The executor who has not been set a specific period by the testator, shall fulfil his commission within one year counting from his acceptance, or from the end of any litigation initiated concerning the validity or nullity of the last will and testament or any provision thereof.
If the testator were to wish to extend the legal deadline, he shall explicitly determine the duration of the extension. If he fails to do so, such deadline shall be deemed extended for one year. If, after this extension, the testator’s intentions were to still not have been complied, the Court Clerk or the Notary Public may grant another extension for the period deemed necessary, in view of the circumstances of the case.
The heirs and legatees may, by common consent, extend the term of the executor for the time they deem to be necessary; but, if the resolution has only been adopted by the majority, the extension may not exceed one year.
The executors shall account for the fulfilment of their commission to the heirs.
If they have been appointed not to deliver the goods to specific heirs, but to invest or distribute them as provided by the testator in the cases permitted under the law, they shall be accountable to the Judge.
Any provision by the testator contrary to this Article shall be null and void.

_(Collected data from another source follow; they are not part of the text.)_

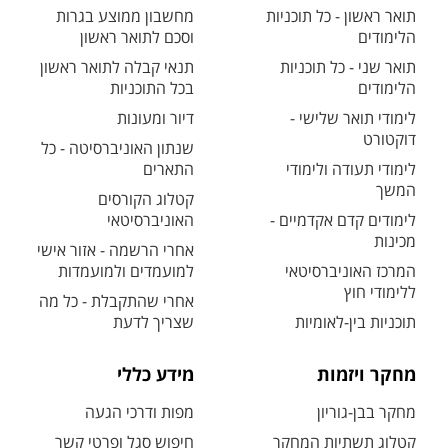
תואר ראשון - כל תוכניות
מחשבון ממוצע בגרות
הלימודים
וסכם לתואר ראשון
תואר שני - כל תוכניות
תנאי קבלה לתואר ראשון
הלימודים
בכל התוכניות
לימודי תואר שלישי -
דיור ומעונות
דוקטורט
שנתון האוניברסיטה - כל
לימודי תעודה ולימודי
התארים
המשך
קטלוג הקורסים
לימודים קדם אקדמיים -
האוניברסיטאי
מכינות
אחרי הרשמה - אזור אישי
המרכז האוניברסיטאי
למועמדים ולמועמדות
ללימודי חוץ
אחרי שהתקבלת - כל מה
תוכניות בין-לאומיות
שצריך לדעת
מחקר ויזמות
מידע כללי
מחקר בבן-גוריון
מפות ודרכי הגעה
קטלוג תשתיות המחקר
חיפוש סגל ופרטי קשר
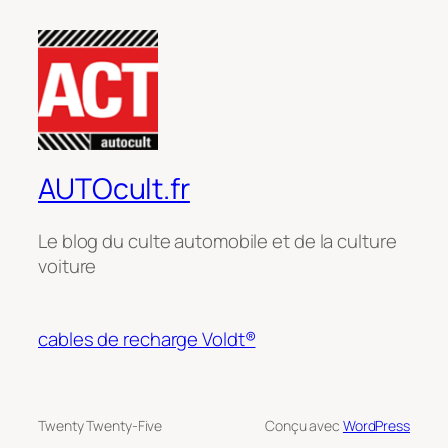
AUTOcult.fr
Le blog du culte automobile et de la culture
voiture
cables de recharge Voldt®
Twenty Twenty-Five
Conçu avec
WordPress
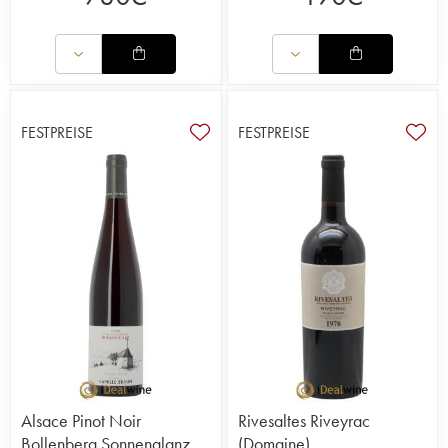
FESTPREISE
FESTPREISE
Alsace Pinot Noir
Rivesaltes Riveyrac
Bollenberg Sonnenglanz
(Domaine)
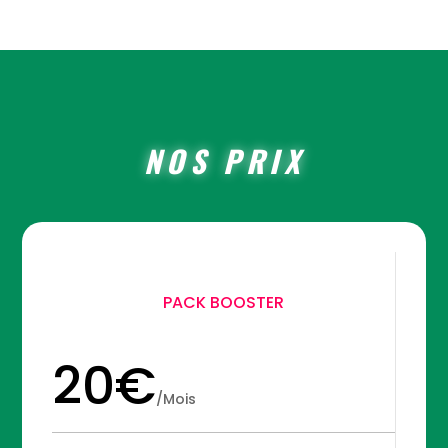
NOS PRIX
PACK BOOSTER
20€
/
Mois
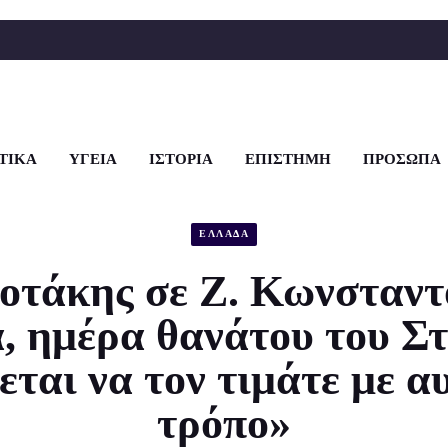
ΤΙΚΑ
ΥΓΕΙΑ
ΙΣΤΟΡΙΑ
ΕΠΙΣΤΗΜΗ
ΠΡΟΣΩΠΑ
ΕΛΛΑΔΑ
οτάκης σε Ζ. Κωνσταντ
 ημέρα θανάτου του Στ
εται να τον τιμάτε με α
τρόπο»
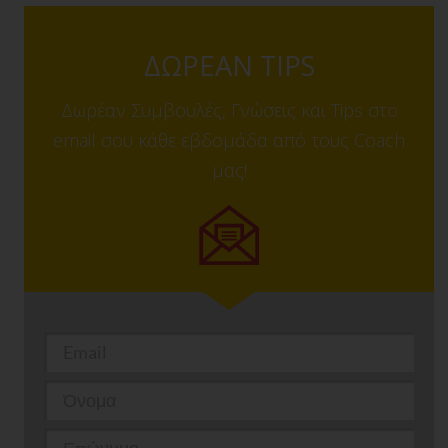
ΔΩΡΕΑΝ TIPS
Δωρέαν Συμβουλές, Γνώσεις και Tips στο
email σου κάθε εβδομάδα από τους Coach
μας!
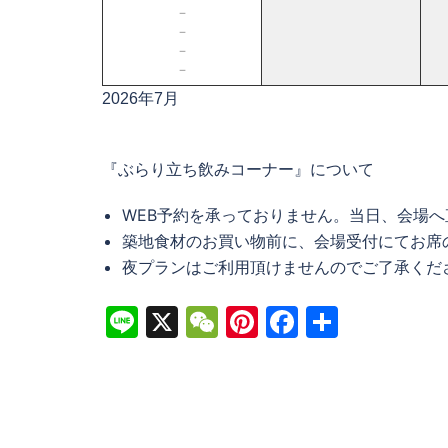
－
－
－
－
2026年7月
『ぶらり立ち飲みコーナー』について
WEB予約を承っておりません。当日、会場
築地食材のお買い物前に、会場受付にてお席
夜プランはご利用頂けませんのでご了承くだ
Line
X
WeChat
Pinterest
Facebook
共
有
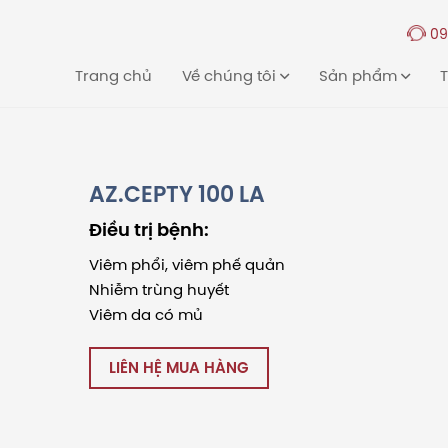
09
Trang chủ
Về chúng tôi
Sản phẩm
T
AZ.CEPTY 100 LA
Điều trị bệnh:
Viêm phổi, viêm phế quản
Nhiễm trùng huyết
Viêm da có mủ
LIÊN HỆ MUA HÀNG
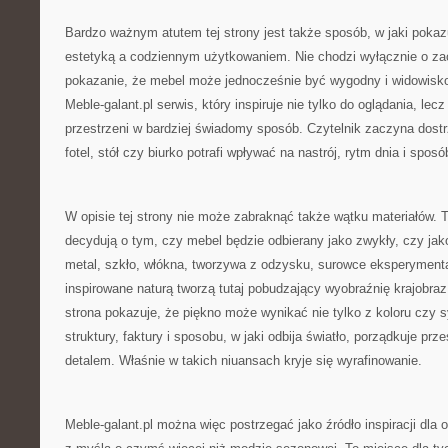
Bardzo ważnym atutem tej strony jest także sposób, w jaki pokaz
estetyką a codziennym użytkowaniem. Nie chodzi wyłącznie o za
pokazanie, że mebel może jednocześnie być wygodny i widowisko
Meble-galant.pl serwis, który inspiruje nie tylko do oglądania, lec
przestrzeni w bardziej świadomy sposób. Czytelnik zaczyna dost
fotel, stół czy biurko potrafi wpływać na nastrój, rytm dnia i spos
W opisie tej strony nie może zabraknąć także wątku materiałów. T
decydują o tym, czy mebel będzie odbierany jako zwykły, czy ja
metal, szkło, włókna, tworzywa z odzysku, surowce eksperyment
inspirowane naturą tworzą tutaj pobudzający wyobraźnię krajobraz
strona pokazuje, że piękno może wynikać nie tylko z koloru czy sy
struktury, faktury i sposobu, w jaki odbija światło, porządkuje prz
detalem. Właśnie w takich niuansach kryje się wyrafinowanie.
Meble-galant.pl można więc postrzegać jako źródło inspiracji dla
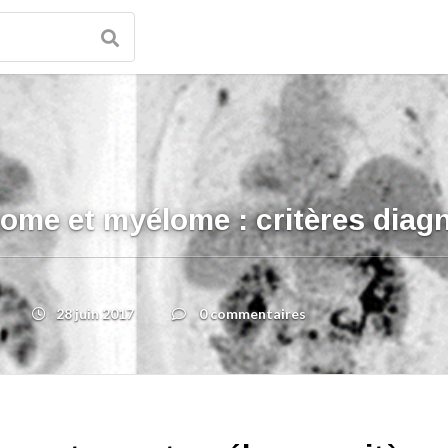
me et myélome : critères diag
28 juin 2017
0 commentaires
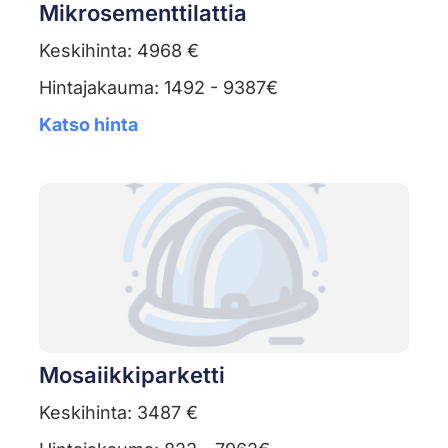
Mikrosementtilattia
Keskihinta: 4968 €
Hintajakauma: 1492 - 9387€
Katso hinta
Mosaiikkiparketti
Keskihinta: 3487 €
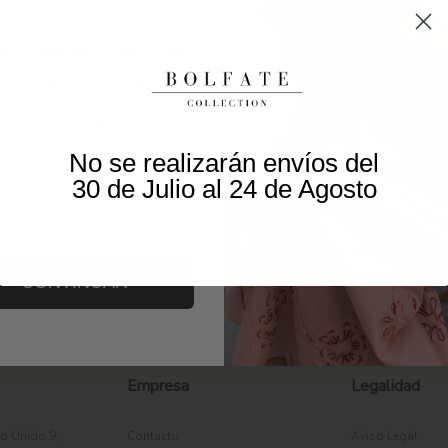
críbete y recibe
5% de descuento
ete a la familia BOLFATE y
te de las novedades y ofertas
No se realizarán envíos del
antes que nadie.
30 de Julio al 24 de Agosto
CONTINUAR
Empresa
Legalidad
o Unido 9,
Contacto
Aviso Legal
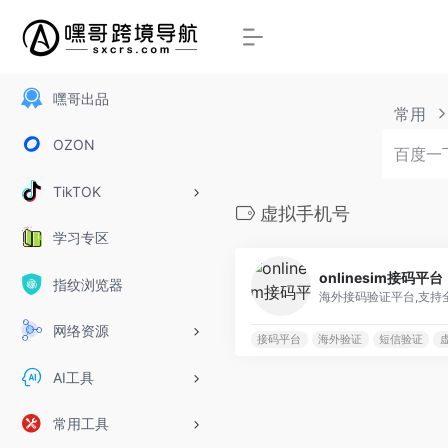
嘿哥出品
常用
OZON
TikTOK
虚拟手机号
学习专区
onlinesim接码平台
指纹浏览器
网络资源
接码平台
海外验证
短信验证
AI工具
常用工具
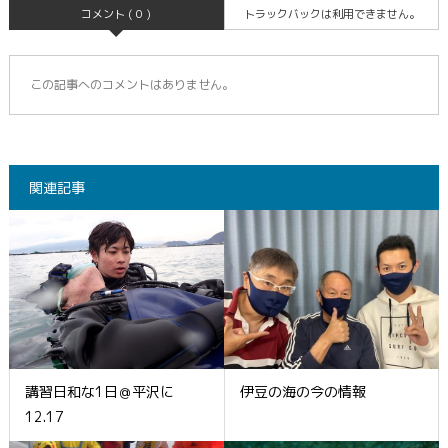
コメント ( 0 )
トラックバックは利用できません。
この記事へのコメントはありません。
関連記事
講習日和な1日＠平沢に
伊豆の海の今の情報
12.17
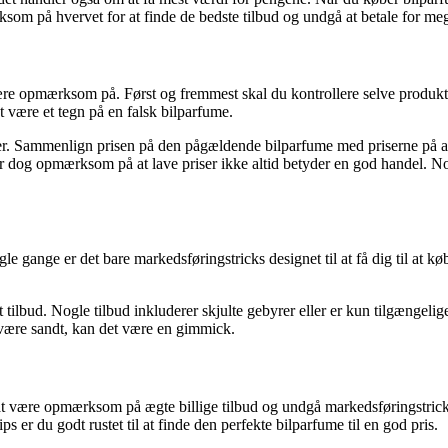
rksom på hvervet for at finde de bedste tilbud og undgå at betale for meg
l være opmærksom på. Først og fremmest skal du kontrollere selve prod
t være et tegn på en falsk bilparfume.
ger. Sammenlign prisen på den pågældende bilparfume med priserne på a
Vær dog opmærksom på at lave priser ikke altid betyder en god handel. N
e gange er det bare markedsføringstricks designet til at få dig til at kø
t tilbud. Nogle tilbud inkluderer skjulte gebyrer eller er kun tilgængeli
t være sandt, kan det være en gimmick.
Ved at være opmærksom på ægte billige tilbud og undgå markedsføringstric
s er du godt rustet til at finde den perfekte bilparfume til en god pris.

Article 908
The post of executor is not remunerated. The aforesaid notwithstanding, the testator may provide the remuneration for the executors deemed convenient; without prejudice to their right to charge any amount for any partition tasks or other optional tasks.
If the testator were to jointly bequeath or provide any remuneration to the executors, the part corresponding to those who do not accept the position shall accrue in favour of those who do exercise it.
An executor may not delegate his position unless he has the testator’s explicit permission.
The exercise of the post of executor shall conclude by the death, impossibility, resignation or removal of the executor, and by expiration of the lapse of time provided by the testator, by the law and, as the case may be, by the interested parties. The removal shall require approval by the Judge.
In the cases provided in the preceding Article, and in the event that the executor has not accepted the position, the heirs shall be in charge of executing the testator’s intentions.